Data provided:

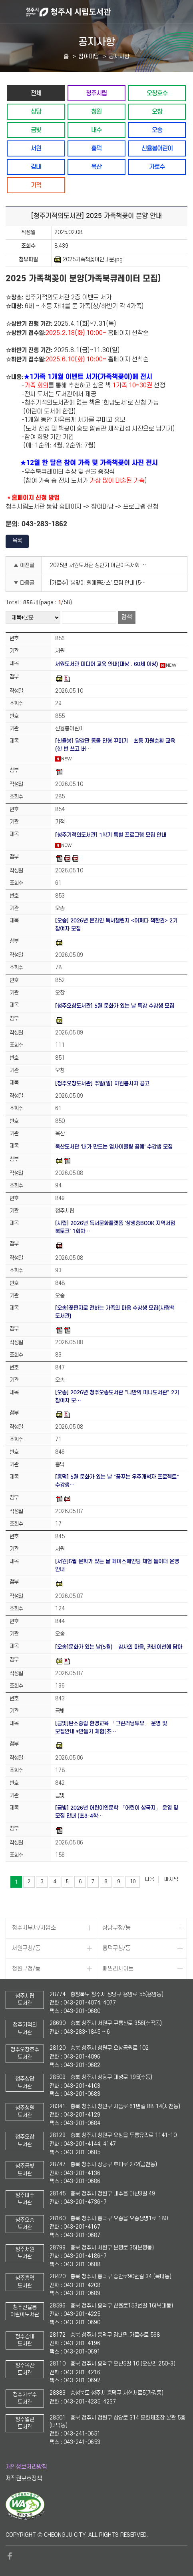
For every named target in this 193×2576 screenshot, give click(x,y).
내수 (96, 130)
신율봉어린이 (157, 148)
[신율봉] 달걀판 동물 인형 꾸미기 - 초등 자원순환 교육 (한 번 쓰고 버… (115, 745)
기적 (36, 185)
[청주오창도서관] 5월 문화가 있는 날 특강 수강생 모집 (114, 1005)
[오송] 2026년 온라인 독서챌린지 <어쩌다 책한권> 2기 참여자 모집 (116, 924)
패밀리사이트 (117, 1968)
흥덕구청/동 (116, 1948)
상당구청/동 (116, 1927)
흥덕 (96, 148)
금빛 (36, 130)
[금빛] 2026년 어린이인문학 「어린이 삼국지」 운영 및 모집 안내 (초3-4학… (116, 1811)
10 (132, 1881)
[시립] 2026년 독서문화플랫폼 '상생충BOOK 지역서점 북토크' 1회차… (115, 1227)
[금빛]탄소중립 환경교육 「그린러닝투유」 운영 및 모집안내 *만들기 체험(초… (111, 1727)
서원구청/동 (26, 1948)
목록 (17, 540)
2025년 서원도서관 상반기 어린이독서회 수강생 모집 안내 (100, 565)
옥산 (96, 166)
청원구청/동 (26, 1968)
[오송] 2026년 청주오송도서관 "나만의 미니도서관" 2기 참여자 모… (117, 1396)
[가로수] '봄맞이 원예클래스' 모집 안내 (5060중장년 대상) (100, 583)
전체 (36, 93)
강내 (36, 166)
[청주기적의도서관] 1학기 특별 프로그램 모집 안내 (110, 835)
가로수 (157, 166)
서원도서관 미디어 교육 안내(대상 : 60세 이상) (106, 664)
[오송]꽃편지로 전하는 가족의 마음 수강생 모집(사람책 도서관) (115, 1312)
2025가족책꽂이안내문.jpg (88, 260)
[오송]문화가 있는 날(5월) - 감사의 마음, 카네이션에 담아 (118, 1647)
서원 (36, 148)
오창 (157, 111)
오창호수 (157, 93)
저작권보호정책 (24, 2478)
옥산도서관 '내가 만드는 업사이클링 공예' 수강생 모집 (114, 1146)
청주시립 (96, 93)
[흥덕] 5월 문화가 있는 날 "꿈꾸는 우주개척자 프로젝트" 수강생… (117, 1480)
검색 (126, 617)
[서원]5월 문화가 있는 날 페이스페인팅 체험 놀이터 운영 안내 (117, 1565)
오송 (157, 130)
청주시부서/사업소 (34, 1927)
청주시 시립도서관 (108, 12)
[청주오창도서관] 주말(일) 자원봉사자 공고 (102, 1083)
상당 (36, 111)
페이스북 (10, 2556)
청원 (96, 111)
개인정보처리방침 (26, 2467)
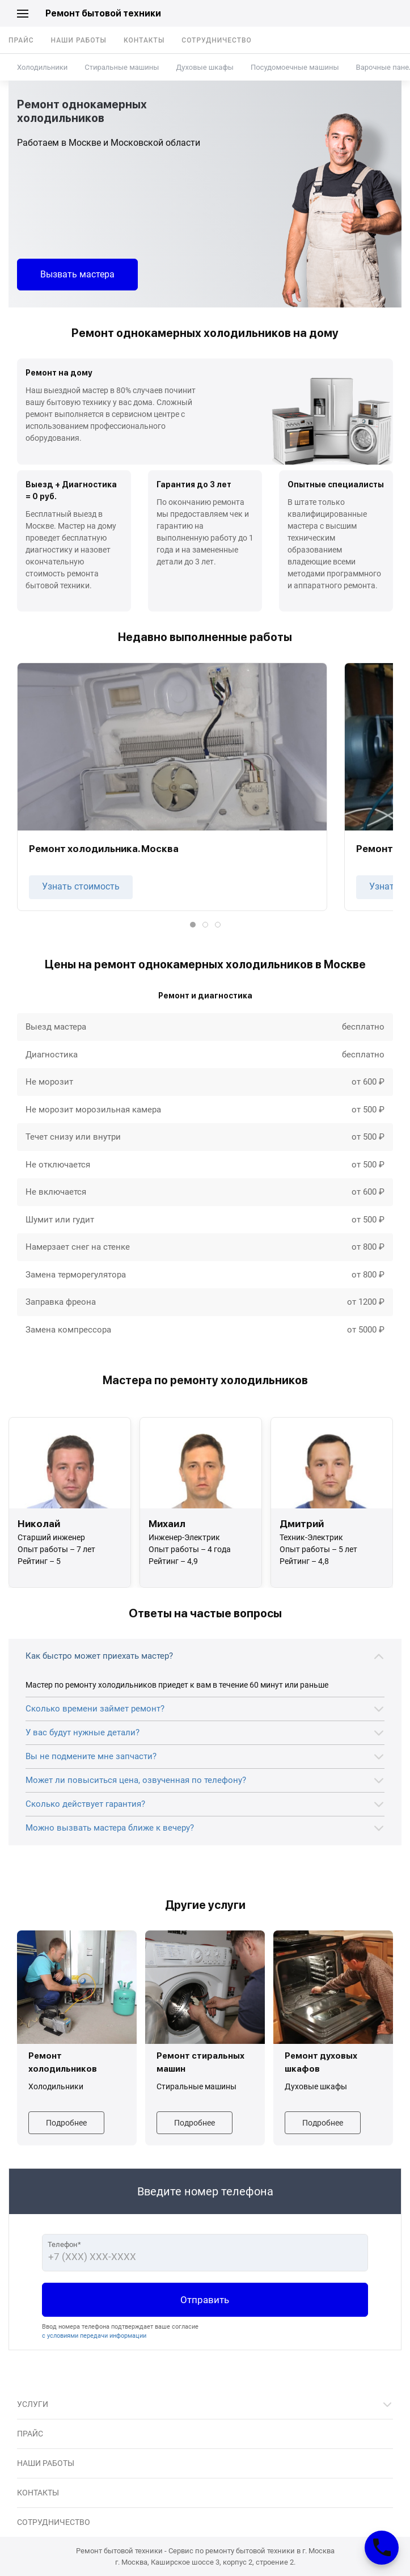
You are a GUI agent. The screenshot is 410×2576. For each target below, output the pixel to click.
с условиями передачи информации (94, 2335)
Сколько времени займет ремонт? (95, 1709)
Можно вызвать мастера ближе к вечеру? (110, 1828)
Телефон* (64, 2244)
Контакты (144, 40)
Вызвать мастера (77, 274)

Task description:
Every line from the one with "목록 (17, 540)" to the end of the records above should be restated word for word, and no picture belongs in the copy.

Response box:
목록 (17, 540)
2025년 서원도서관 상반기 어린이독서회 수강생 모집 안내 (100, 565)
옥산 (96, 166)
청원구청/동 (26, 1968)
[오송] 2026년 청주오송도서관 "나만의 미니도서관" 2기 참여자 모… (117, 1396)
[가로수] '봄맞이 원예클래스' 모집 안내 (5060중장년 대상) (100, 583)
전체 (36, 93)
강내 (36, 166)
[청주기적의도서관] 1학기 특별 프로그램 모집 안내 (110, 835)
가로수 (157, 166)
서원도서관 미디어 교육 안내(대상 : 60세 이상) (106, 664)
[오송]꽃편지로 전하는 가족의 마음 수강생 모집(사람책 도서관) (115, 1312)
2025가족책꽂이안내문.jpg (88, 260)
[오송]문화가 있는 날(5월) - 감사의 마음, 카네이션에 담아 (118, 1647)
서원 (36, 148)
오창 (157, 111)
오창호수 (157, 93)
저작권보호정책 (24, 2478)
옥산도서관 '내가 만드는 업사이클링 공예' 수강생 모집 (114, 1146)
청주시립 (96, 93)
[흥덕] 5월 문화가 있는 날 "꿈꾸는 우주개척자 프로젝트" 수강생… (117, 1480)
검색 (126, 617)
[서원]5월 문화가 있는 날 페이스페인팅 체험 놀이터 운영 안내 (117, 1565)
오송 (157, 130)
청주시부서/사업소 (34, 1927)
청주시 시립도서관 (108, 12)
[청주오창도서관] 주말(일) 자원봉사자 공고 (102, 1083)
상당 (36, 111)
페이스북 (10, 2556)
청원 (96, 111)
개인정보처리방침 (26, 2467)
You are a GUI agent. The screenshot is 410×2576. For each target below, output the pixel to click.
с условиями передачи информации (94, 2335)
Сколько времени займет ремонт? (95, 1709)
Можно вызвать мастера ближе к вечеру? (110, 1828)
Телефон* (64, 2244)
Контакты (144, 40)
Вызвать мастера (77, 274)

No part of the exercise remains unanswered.